Inevitably, we hear all about the chest-burst scene, already infamous in Hollywood as soon as the original screenplay began doing the rounds of prospective directors in the mid-70s. Ivor recalls hearing Scott exclaim from an adjacent office ‘FUCKIN’ ELL!’ when reading this scene for the first time. Its effect on actors and audiences alike was equally extreme. It is part of movie folklore that the cast weren’t warned that they would be sprayed with blood when filming the scene and Veronica Cartwright’s shocked scream, one of the greatest in horror movie history, was absolutely genuine. The blood and bits flesh, which coated the walls and trickled down Veronica’s face, were also the real deal (sourced that morning from a local abattoir).
Almost unimaginably harrowing back in 1979, the chest-burst scene has since become absorbed by popular culture and made utterly familiar. As a result, its shock value has paled somewhat. This is no bad thing as it frees the spectator to appreciate how much else is going on, such as John Hurt’s incredible performance as Kane, the somewhat surprised new parent. The shock and gore is compounded by the fact that Kane is the closest thing the film has to a hero, being the only one onboard who relishes the prospect of a close encounter on an alien world. And yet his boundless curiosity and need for adventure gets the better of him and all but one of the ship’s doomed crew. Just as the ship’s captain, Dallas, discovers when he assigns himself the task of hunting the alien in the air-ducts but quickly finds himself out of his depth; acts of heroism in Alien will only get you killed faster.

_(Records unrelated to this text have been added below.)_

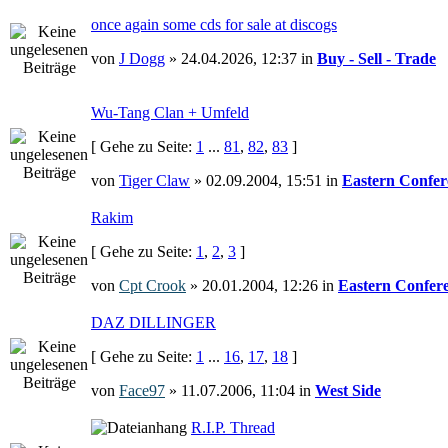
once again some cds for sale at discogs
von
J Dogg
» 24.04.2026, 12:37 in
Buy - Sell - Trade
Wu-Tang Clan + Umfeld
[ Gehe zu Seite:
1
...
81
,
82
,
83
]
von
Tiger Claw
» 02.09.2004, 15:51 in
Eastern Confer
Rakim
[ Gehe zu Seite:
1
,
2
,
3
]
von
Cpt Crook
» 20.01.2004, 12:26 in
Eastern Confer
DAZ DILLINGER
[ Gehe zu Seite:
1
...
16
,
17
,
18
]
von
Face97
» 11.07.2006, 11:04 in
West Side
R.I.P. Thread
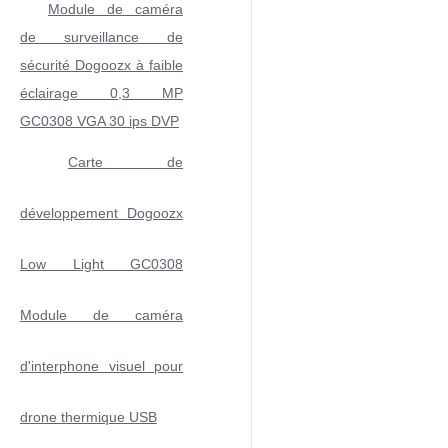
Module de caméra
de surveillance de
sécurité Dogoozx à faible
éclairage 0,3 MP
GC0308 VGA 30 ips DVP
Carte de
développement Dogoozx
Low Light GC0308
Module de caméra
d'interphone visuel pour
drone thermique USB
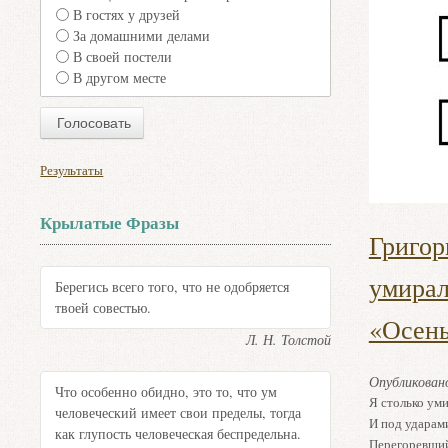
В гостях у друзей
За домашними делами
В своей постели
В другом месте
Результаты
Крылатые Фразы
Григор
умирал
Берегись всего того, что не одобряется
твоей совестью.
«Осен
Л. Н. Толстой
Опубликова
Что особенно обидно, это то, что ум
Я столько уми
человеческий имеет свои пределы, тогда
И под ударам
как глупость человеческая беспредельна.
Перегоревший 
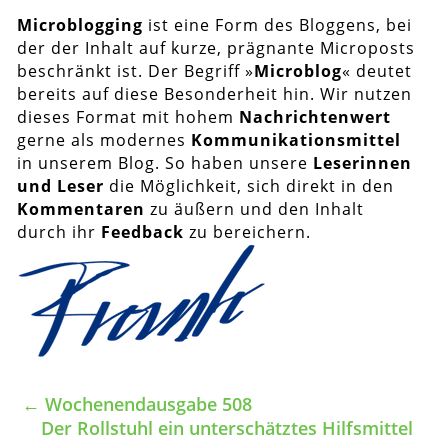
Microblogging
ist eine Form des Bloggens, bei
der der Inhalt auf kurze, prägnante Microposts
beschränkt ist. Der Begriff »
Microblog
« deutet
bereits auf diese Besonderheit hin. Wir nutzen
dieses Format mit hohem
Nachrichtenwert
gerne als modernes
Kommunikationsmittel
in unserem Blog. So haben unsere
Leserinnen
und Leser
die Möglichkeit, sich direkt in den
Kommentaren
zu äußern und den Inhalt
durch ihr
Feedback
zu bereichern.
←
Wochenendausgabe 508
Der Rollstuhl ein unterschätztes Hilfsmittel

This is in keeping with Alien’s decidedly bleak vision of the future. When the human race travels deep into space, it appears that they’ll be taking their flaws, prejudices and hang-ups with them. The entire cast excels at portraying a disparate collection of characters whose histories of unresolved petty arguments and simmering resentment emerge in the form of pointed passive aggression. People still moan about their pay, the food tastes bad and nothing works quite how it should. Watching Alien in a darkened room, surrounded by strangers, is the perfect way to experience its beautifully crafted sense of creeping claustrophobic horror. I remember around the time of its release, a commentator remarked that Alien’s phenomenal commercial and critical success was down to how it recreates the childhood fear of what is lurking under the bed. But surely its real success is how it taps into adult fears of what is lurking inside the bed – the blood and oomska inherent in the processes of birth, sex and death, those external body parts which appear alien, otherworldly and uncanny, and the unknown horror of what is inside our bodies. Alien will always fascinate and disturb audiences as it leads us to what we find so scary about being human.